また、永く使いたい時に直せる人がいないと、継続して使い続けるのは難しいと思います。ですので、家具の修復や修復技術者を育てるということは、私たちが責任を持って担える役目の一つだとも思っています。
「家具の学校」が次世代に継承する文化
ーー「家具の学校」ではどのようなことをされているのですか?
「家具の学校」は、元々「家具の病院」の付属機関になるのですが、一般の方がDIYの延長線上でモノづくりを楽しんでいただける場を提供するという一方、修復の技術を学ぶ場として、修理が出来る人たちを増やし、育成することも兼ねて行っています。
ーー制作と共に新たな人材を育成してまた技術を繋いでいくということですね。
今でこそ、買い換えるのが当たり前の世の中になってしまいましたが、家具を修理・修復できる人が増えれば、また昔のように直して使う文化が育つのではないかと思っています。
ーー店舗の正面に作業場がありますが、なぜこの場所に作業場を作られたのですか?
道路に面した部分は、通常ディスプレイとして目玉商品や売りたい商品を置くと思うのですが、私たちはその場所で定期的に職人が作業するようにしています。道行く人にあえて職人の技術を見てもらうことで、「ここならあれを作ってもらえるかもしれない」という新たな可能性が見つかったり、確かな技術を実際に見てもらうことで信頼にも繋がるのではないかと思っています。

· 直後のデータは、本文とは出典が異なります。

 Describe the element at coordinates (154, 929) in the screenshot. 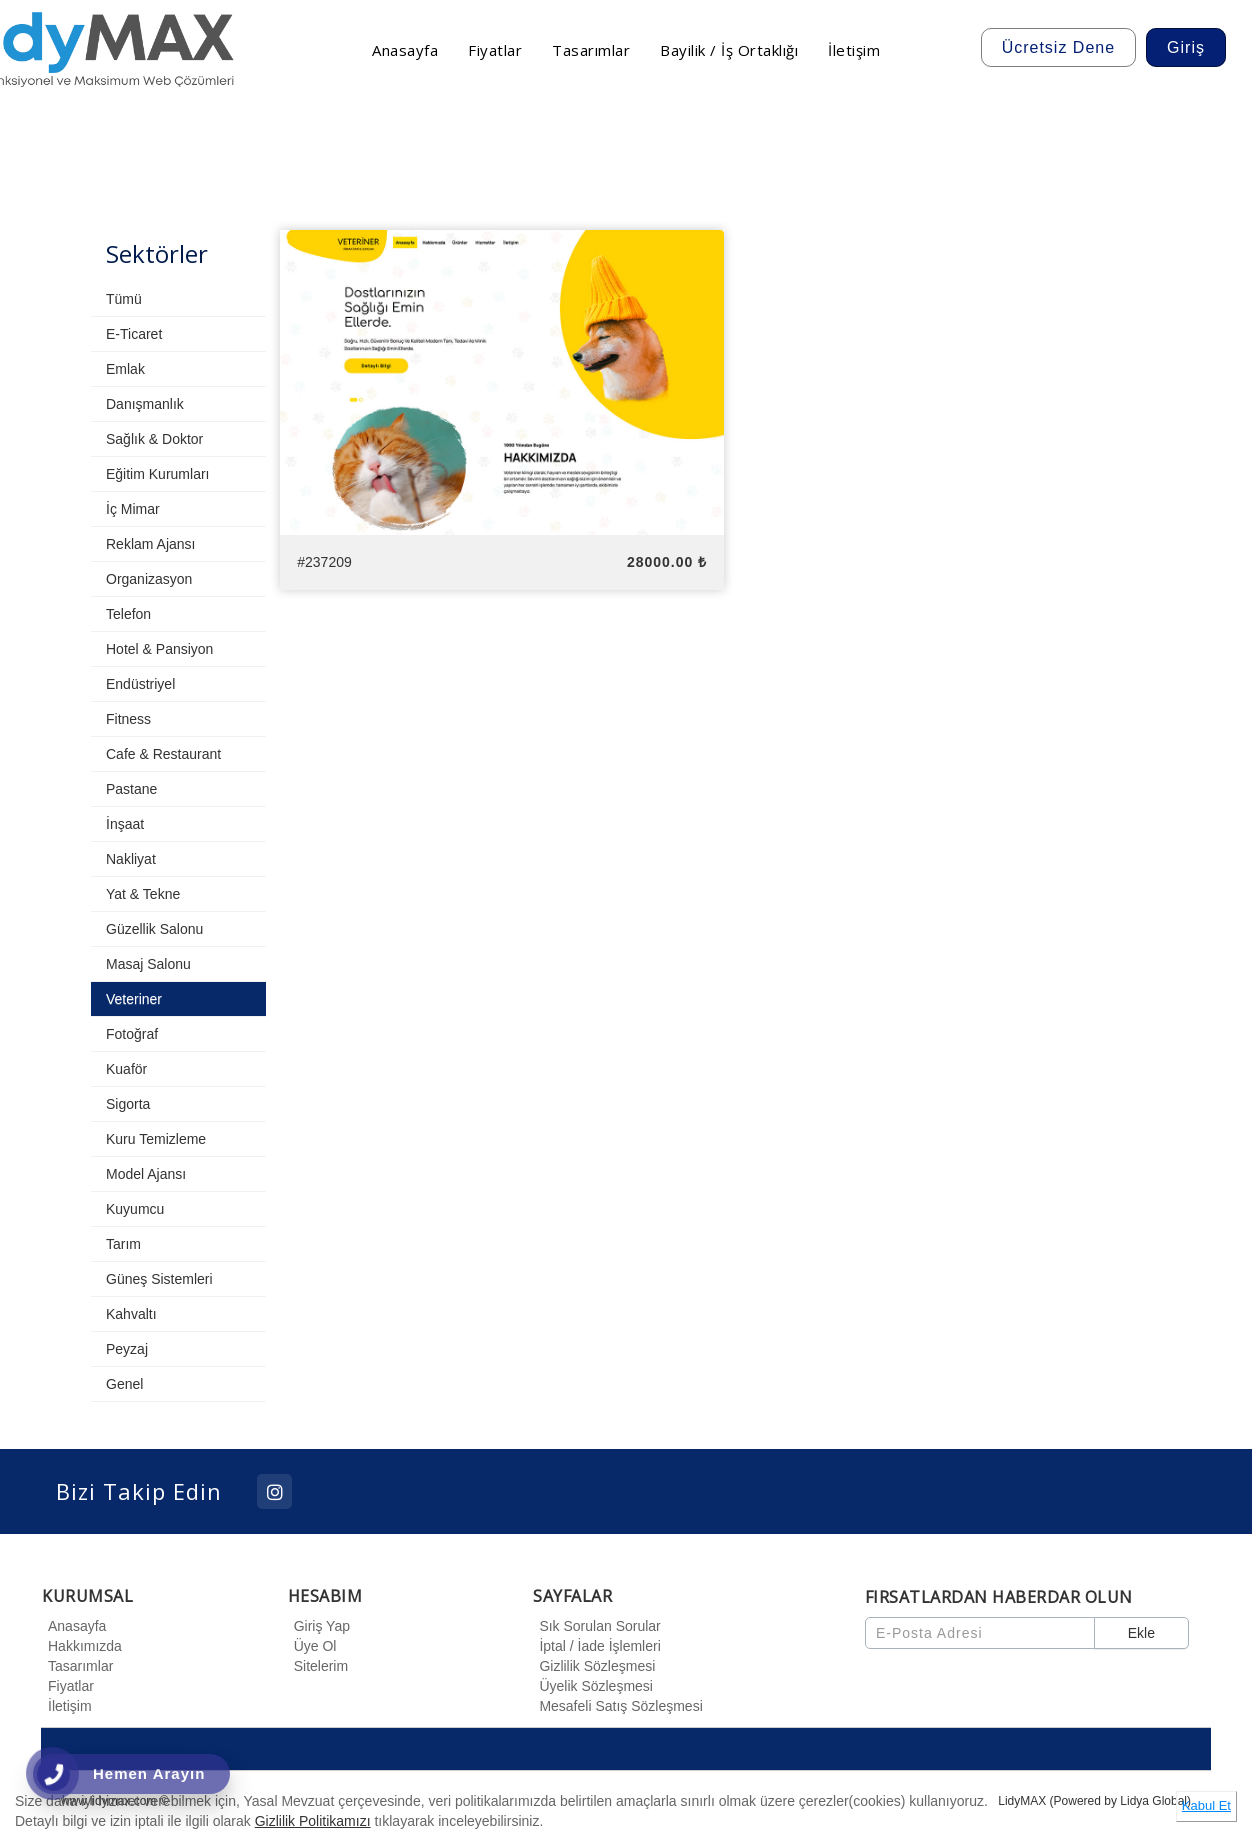

I see `Güzellik Salonu` at that location.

また、次世代を担う子供たちや若い人たちが、職人の技術を見てかっこいいなと興味を持ってくれたら、それが未来に技術を繋ぐ最初のきっかけになると思うのです。
未来を見据えた「ダニエル」の想い
ーー最後に今後「ダニエル」が目指す未来はどのようなものですか?
これからの家具の未来は、カタログや展示会場で見たものを買うというよりは、オーダーメイドやカスタムをして、自分のこだわりを生かしたものが主流になると思っています。そうしてこだわり、選ばれた家具たちは、きっと破棄されずに次世代の方にも使ってもらえるということを、私自身すごく肌で感じています。
私たちはお客様のオーダーメイドのご要望に応えることができる環境にあります。こだわりを持っている方や、モノを大切にしたいという方たちの希望に一つ一つ丁寧に向き合っていれば、そういう方々の受け皿として求めていただける存在になっていけると思っています。
株式会社ダニエル 代表取締役社長 咲寿 義輝
家具の修理を承る際、実際にお客様のご自宅に足を運ぶこともあるという咲寿さん。
家具は直しすぎてはいけない、そこで共に過ごしてきた思い出の痕跡をなくすことなく直すことは難しいけれど、とても大切なんですよね。そう語る咲寿さんからは家具への優しく暖かな想いを感じました。